■ Records from a data source:
=======

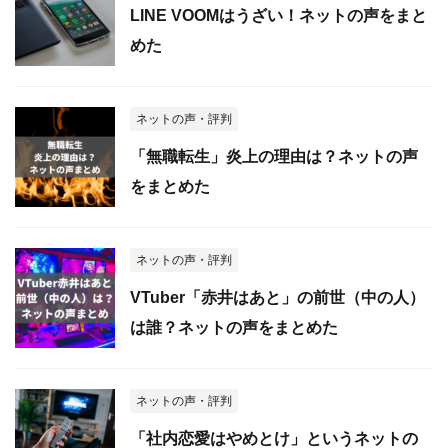
LINE VOOMはうざい！ネットの声をまと
めた
ネットの声・評判
「無職転生」炎上の理由は？ネットの声
をまとめた
ネットの声・評判
VTuber「赤井はあと」の前世（中の人）
は誰？ネットの声をまとめた
ネットの声・評判
「社内恋愛はやめとけ」というネットの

=======

■ Exercise prompt: Would you return, unchanged, the lines from the one containing "VTuber「赤井はあと」の前世（中の人）" through the end of the entries?

■ Written response:
VTuber「赤井はあと」の前世（中の人）
は誰？ネットの声をまとめた
ネットの声・評判
「社内恋愛はやめとけ」というネットの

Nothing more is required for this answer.